**Required action:**
How many lines in the records below hold the string "davvero"? Answer with the number alone.

Given data Block Start

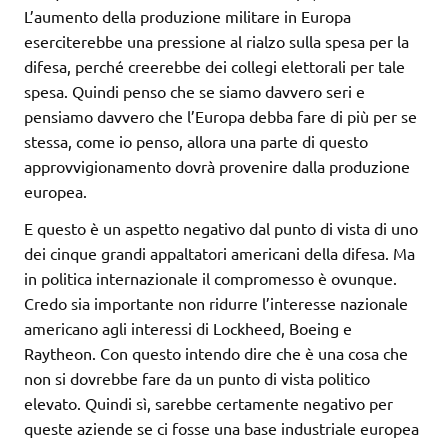
L’aumento della produzione militare in Europa
eserciterebbe una pressione al rialzo sulla spesa per la
difesa, perché creerebbe dei collegi elettorali per tale
spesa. Quindi penso che se siamo davvero seri e
pensiamo davvero che l’Europa debba fare di più per se
stessa, come io penso, allora una parte di questo
approvvigionamento dovrà provenire dalla produzione
europea.
E questo è un aspetto negativo dal punto di vista di uno
dei cinque grandi appaltatori americani della difesa. Ma
in politica internazionale il compromesso è ovunque.
Credo sia importante non ridurre l’interesse nazionale
americano agli interessi di Lockheed, Boeing e
Raytheon. Con questo intendo dire che è una cosa che
non si dovrebbe fare da un punto di vista politico
elevato. Quindi sì, sarebbe certamente negativo per
queste aziende se ci fosse una base industriale europea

Given data Block End

**Answer box:**
2